Restate word for word the lines in the listing below, starting at the line containing "la-su 12–16" and ending at the line containing "Saavutettavuusseloste", both included; leave out the rest.

_Input material_
▼▼▼
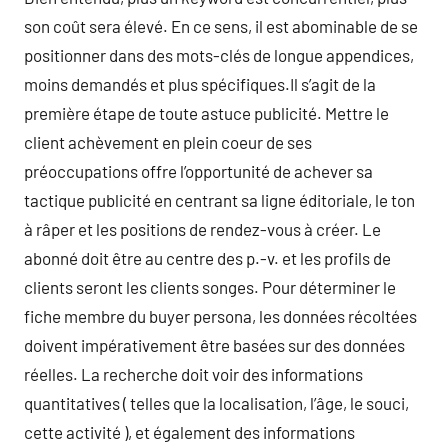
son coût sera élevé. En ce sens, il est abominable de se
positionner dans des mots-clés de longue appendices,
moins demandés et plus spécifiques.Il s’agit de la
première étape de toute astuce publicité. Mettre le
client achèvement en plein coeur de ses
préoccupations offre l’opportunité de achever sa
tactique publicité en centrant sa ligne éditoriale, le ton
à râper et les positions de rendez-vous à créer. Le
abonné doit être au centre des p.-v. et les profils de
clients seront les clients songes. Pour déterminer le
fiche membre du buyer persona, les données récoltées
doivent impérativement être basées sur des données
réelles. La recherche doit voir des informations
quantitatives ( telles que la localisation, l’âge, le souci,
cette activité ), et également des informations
▲▲▲
▼▼▼
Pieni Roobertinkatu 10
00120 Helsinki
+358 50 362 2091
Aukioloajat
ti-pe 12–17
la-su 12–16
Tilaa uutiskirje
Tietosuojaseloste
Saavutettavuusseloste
▲▲▲
▼▼▼
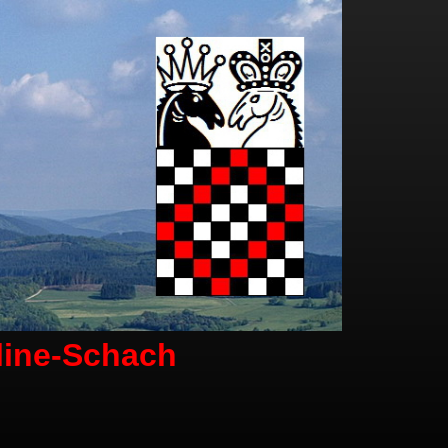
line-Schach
▲▲▲
_Response box_
la-su 12–16
Tilaa uutiskirje
Tietosuojaseloste
Saavutettavuusseloste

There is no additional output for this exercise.